This Passes For Math?

Tens of thousands of high school seniors are failing minimum graduation standards. Many cannot read their own diplomas. The academic achievement of U.S. children is falling below the achievement of children in many other developed nations. This holds many implications with the rise of the global economy. As more capable and talented workforces rise in other countries, designers, manufacturers and producers will move to utilize them, decreasing opportunities, jobs and the standard of living for those here in the U.S.The solution is not to oppose trade, impose tariffs, or artificially make the U.S. workforce more competitive. To do so is a disfavor to U.S. ingenuity and genius because it fosters mediocrity.

U.S. workers are better than that and do not need help competing on a global scale.The best we can do is educate the workforce, but we are not doing this. Watch this video and see what passes for math in Washington state. Ever heard of the Lattice Method, the Partial Products method, or Cluster Problems method of double-digit multiplication? Neither have I and, after watching this video, neither do I want to hear it again.

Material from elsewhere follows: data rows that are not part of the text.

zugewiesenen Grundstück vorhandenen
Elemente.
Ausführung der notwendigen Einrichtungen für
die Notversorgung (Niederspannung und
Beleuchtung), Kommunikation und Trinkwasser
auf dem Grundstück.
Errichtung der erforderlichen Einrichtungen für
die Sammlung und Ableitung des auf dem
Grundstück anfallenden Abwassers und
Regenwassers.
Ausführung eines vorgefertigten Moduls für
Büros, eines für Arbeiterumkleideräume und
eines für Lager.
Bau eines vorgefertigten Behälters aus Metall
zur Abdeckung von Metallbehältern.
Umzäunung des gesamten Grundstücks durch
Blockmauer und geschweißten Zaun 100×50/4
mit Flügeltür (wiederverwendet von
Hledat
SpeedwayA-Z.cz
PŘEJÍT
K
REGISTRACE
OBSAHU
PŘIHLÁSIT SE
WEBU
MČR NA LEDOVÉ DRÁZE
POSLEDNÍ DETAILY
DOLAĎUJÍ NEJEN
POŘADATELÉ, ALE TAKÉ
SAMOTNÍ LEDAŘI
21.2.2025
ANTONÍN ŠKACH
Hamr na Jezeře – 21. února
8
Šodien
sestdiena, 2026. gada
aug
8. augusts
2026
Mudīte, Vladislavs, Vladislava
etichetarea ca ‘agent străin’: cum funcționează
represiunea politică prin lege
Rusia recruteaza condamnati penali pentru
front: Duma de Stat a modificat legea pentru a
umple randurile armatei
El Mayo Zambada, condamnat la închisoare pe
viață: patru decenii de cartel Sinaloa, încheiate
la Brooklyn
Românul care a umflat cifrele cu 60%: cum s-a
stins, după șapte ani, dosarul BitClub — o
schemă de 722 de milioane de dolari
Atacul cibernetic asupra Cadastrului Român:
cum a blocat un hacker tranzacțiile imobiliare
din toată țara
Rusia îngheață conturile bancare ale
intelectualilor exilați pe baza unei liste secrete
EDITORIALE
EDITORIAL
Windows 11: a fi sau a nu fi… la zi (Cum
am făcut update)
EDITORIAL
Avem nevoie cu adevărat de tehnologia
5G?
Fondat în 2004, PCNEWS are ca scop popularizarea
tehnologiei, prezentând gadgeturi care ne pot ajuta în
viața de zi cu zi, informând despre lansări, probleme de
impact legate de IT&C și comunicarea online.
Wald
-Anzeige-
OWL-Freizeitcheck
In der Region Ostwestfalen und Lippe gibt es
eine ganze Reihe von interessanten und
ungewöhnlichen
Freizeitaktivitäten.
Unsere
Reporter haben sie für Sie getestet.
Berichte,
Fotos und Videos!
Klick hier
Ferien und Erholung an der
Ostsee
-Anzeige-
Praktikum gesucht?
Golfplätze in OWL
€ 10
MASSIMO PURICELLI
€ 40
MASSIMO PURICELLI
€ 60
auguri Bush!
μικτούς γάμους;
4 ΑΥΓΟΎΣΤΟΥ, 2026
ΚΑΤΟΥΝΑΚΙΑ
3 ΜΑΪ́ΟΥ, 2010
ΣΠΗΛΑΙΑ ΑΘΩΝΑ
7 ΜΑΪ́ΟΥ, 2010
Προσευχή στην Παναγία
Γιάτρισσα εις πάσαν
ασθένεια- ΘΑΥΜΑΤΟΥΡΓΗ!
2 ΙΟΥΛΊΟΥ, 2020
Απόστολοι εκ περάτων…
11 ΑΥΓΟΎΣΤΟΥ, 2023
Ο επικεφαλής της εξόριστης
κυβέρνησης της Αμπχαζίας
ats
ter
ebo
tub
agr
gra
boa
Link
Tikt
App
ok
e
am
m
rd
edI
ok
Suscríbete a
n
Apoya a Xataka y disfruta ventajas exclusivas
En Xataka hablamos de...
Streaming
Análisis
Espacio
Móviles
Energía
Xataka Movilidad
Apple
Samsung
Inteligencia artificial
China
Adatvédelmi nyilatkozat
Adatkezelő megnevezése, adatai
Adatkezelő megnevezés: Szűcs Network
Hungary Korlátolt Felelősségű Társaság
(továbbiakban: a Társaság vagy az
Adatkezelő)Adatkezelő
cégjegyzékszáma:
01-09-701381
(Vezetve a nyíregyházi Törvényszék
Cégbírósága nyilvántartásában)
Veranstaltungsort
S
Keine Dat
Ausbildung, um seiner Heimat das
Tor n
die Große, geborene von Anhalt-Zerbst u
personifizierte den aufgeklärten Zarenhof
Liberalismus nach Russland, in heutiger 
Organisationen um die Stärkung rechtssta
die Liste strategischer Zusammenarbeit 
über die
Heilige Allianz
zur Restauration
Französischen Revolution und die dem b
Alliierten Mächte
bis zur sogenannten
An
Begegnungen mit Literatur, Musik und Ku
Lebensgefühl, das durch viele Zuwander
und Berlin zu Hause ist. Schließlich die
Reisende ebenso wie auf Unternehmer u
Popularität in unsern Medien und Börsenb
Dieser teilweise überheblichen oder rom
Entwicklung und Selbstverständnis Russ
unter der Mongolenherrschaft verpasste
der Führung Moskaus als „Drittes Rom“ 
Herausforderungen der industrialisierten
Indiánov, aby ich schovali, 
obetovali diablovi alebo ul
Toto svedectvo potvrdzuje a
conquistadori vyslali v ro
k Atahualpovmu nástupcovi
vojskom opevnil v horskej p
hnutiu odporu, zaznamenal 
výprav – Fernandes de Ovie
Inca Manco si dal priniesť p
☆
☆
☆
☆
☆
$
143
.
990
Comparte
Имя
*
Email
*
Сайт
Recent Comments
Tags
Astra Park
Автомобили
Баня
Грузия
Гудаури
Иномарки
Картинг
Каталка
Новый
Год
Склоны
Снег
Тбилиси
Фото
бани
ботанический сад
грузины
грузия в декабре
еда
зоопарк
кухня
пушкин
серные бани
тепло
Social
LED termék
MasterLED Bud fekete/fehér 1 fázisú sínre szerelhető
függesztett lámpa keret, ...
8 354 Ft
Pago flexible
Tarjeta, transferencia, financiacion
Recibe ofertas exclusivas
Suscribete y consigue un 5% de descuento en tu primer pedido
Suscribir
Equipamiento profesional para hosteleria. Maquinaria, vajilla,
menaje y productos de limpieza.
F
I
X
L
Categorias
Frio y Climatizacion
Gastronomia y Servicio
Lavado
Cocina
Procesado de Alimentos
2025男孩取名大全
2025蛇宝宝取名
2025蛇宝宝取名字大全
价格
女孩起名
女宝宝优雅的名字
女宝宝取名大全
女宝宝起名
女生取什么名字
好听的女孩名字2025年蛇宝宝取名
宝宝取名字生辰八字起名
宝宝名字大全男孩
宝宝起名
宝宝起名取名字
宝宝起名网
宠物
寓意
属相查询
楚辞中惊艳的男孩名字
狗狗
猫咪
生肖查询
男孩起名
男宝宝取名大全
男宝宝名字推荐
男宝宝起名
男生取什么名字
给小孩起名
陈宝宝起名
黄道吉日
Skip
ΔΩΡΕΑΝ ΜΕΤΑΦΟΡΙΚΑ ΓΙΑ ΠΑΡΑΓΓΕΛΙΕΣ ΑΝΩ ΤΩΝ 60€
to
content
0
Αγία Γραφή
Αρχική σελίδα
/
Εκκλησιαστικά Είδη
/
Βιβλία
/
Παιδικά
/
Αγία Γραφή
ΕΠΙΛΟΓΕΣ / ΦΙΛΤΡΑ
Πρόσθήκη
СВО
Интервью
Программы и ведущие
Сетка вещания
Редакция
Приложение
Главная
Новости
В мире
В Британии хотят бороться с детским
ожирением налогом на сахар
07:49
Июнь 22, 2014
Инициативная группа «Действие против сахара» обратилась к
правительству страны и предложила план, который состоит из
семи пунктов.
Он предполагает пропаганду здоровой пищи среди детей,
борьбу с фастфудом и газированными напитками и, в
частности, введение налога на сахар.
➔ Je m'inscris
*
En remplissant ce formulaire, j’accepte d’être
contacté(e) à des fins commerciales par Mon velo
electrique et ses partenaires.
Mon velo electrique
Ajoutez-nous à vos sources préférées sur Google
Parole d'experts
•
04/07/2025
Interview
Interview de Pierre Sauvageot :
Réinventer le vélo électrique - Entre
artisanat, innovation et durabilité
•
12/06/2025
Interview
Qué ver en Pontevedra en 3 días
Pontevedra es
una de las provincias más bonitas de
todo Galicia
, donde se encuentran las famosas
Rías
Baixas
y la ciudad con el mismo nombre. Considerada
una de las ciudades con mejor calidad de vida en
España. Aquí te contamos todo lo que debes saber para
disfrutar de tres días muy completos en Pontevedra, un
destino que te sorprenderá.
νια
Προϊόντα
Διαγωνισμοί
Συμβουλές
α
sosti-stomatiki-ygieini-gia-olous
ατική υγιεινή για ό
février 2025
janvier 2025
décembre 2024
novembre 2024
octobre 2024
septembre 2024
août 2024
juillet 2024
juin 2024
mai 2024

M. J. McDermott shows of examples of TERC and Everyday Math problems. (Link HERE.)

2 thoughts on “This Passes For Math?”

  1. I watched about half of this and my head started to hurt. They actually teach this stuff in public school? My husband is in school right now trying to get his BA in Computer Securities (I think thats what its called..LOL) and he is taking this Math class that has nothing to do with what he is going to school for. Supposedly it is the Math behind programming. His degree isn’t for programming though. Anyway, this stuff looks real similar to what he has to do. He has to show his work and it takes him an hour to do one problem. IT is more complex than this, but lots of algorithms. I don’t get why you would use these methods when we have a perfectly fine simpler method.